L1: pour Tchouameni (Monaco), l’heure d’écrire une nouvelle histoire

Le milieu défensif de l’AS Monaco Aurélien Tchouameni contre le FC Metz au stade Louis II, le 5 décembre 2021
Par Christophe BELLEUDI / © 2021 AFP

“C’est le meilleur milieu de France”: l’entraîneur Niko Kovac ne tarit pas d’éloges lorsqu’il évoque Aurélien Tchouameni, qui mènera Monaco contre le Paris SG au Parc des Princes, dimanche soir, une opposition de gala où le néo-international a l’occasion de mesurer sa progression.

Il n’a pas encore 22 ans, et pourtant il sera la véritable pierre angulaire de Monaco en clôture de la 18e journée de Ligue 1. Aurélien Tchouameni (7 sélections), dont la cote de cesse de grimper et sur lequel les plus grands clubs européens commencent à se positionner, sait que les projecteurs seront braqués sur sa performance.

Il devra être en mesure d’offrir une partition haut-de-gamme pour permettre à Monaco de décrocher un neuvième match sans défaite consécutif, contre la meilleure équipe de l’Hexagone.

“J’essaie de progresser”, assure le Monégasque. “Je travaille tous les jours pour cela. Je suis content de ma situation. Certes, mon nouveau statut m’oblige à être encore plus leader, sur et hors du terrain. Mais ça ne change pas ma nature. Je reste le même avec mes coéquipiers et le staff, à l’écoute des conseils.”

“Ne pas qu’il s’éparpille”

C’est “son humilité et sa capacité de travail” que Niko Kovac continue d’apprécier chez son joueur. “On a beaucoup parlé de lui”, assure le coach. “Son développement est bon. Il a beaucoup travaillé pour cela, avec humilité. Il veut continuer d’apprendre à chaque entraînement. Mais aussi hors du terrain, il veut comprendre avec des vidéos ce qui fonctionne et ce qu’il doit faire pour progresser. Il est important qu’il ne change pas.”

Depuis l’arrivée de Kovac, Tchouameni s’est toujours mis au niveau requis pour franchir les paliers. Lorsqu’il a été appelé en équipe de France A, l’entraîneur croate, ancien capitaine de sa sélection, lui avait décrit ce qui allait se passer. Tchouameni a su s’imposer sans dénaturer sa personnalité.

Didier Deschamps apprécie cette maturité. Il voit dans l’ancien Bordelais un joueur capable de faire partie du groupe pour la prochaine Coupe du monde, aux côtés de Paul Pogba, N’Golo Kanté et Adrien Rabiot, trois hommes de base du milieu.

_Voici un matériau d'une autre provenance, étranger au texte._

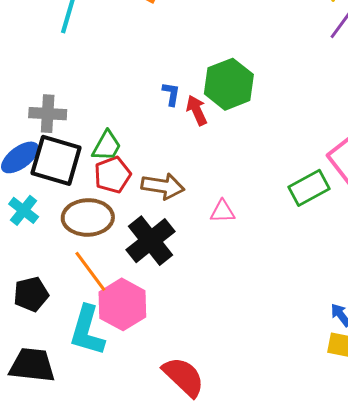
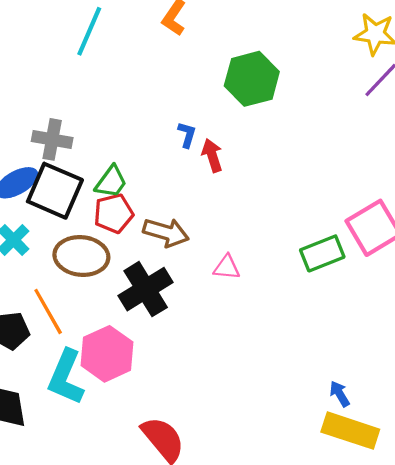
green hexagon: (229, 84) -> (252, 79), moved
orange line: (90, 271) -> (48, 311), moved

Un secteur excessivement concurrentiel en France. Mais pour cela, Tchouameni ne peut se reposer sur ses lauriers.

“Il ne faut pas qu’il s’éparpille”, explique Kovac. “Il doit maintenir son niveau, être agressif, leader sur le terrain. Il est le meilleur milieu de terrain de France et international. Mais il sait qu’il doit progresser encore. Les projecteurs sont sur lui. S’il change, ce sera plus compliqué.”

27 frappes, 1 but

Joueur de champ monégasque le plus utilisé en L1 (1281 minutes), il est également celui qui a joué le plus de ballons (1139) et fait le plus de passes (901) de l’équipe. Il est aussi le Rouge et Blanc qui frappe le plus (27 fois depuis le début de saison, soit 1,69 tentative par match). Or, il n’a inscrit qu’un seul but et donné aucune passe décisive dans l’élite. Voilà un cap important à franchir.

Mais c’est surtout dans le registre du combat que Kovac l’attendra dimanche. “On devra répondre présent dans les duels offensifs ou défensifs”, prévient le joueur. “On aura beaucoup d’envie, de détermination pour gagner. Il faudra être hyper-concentré durant 90 minutes.”

Tchouameni sait que Monaco a la capacité de l’emporter. La saison dernière, l’ASM l’avait fait deux fois en Championnat (3-2 en Principauté, 2-0 à Paris).

“On en garde de très bons souvenirs”, se remémore le milieu. “J’en ai parlé avec Kylian (Mbappé) lors du match au Parc contre le Kazakhstan (8-0). On a ri ensemble. On avait fait de belles performance. On avait évolué un peu plus bas que d’habitude. Mais cette saison, les équipes sont différentes. On a une nouvelle histoire à écrire”.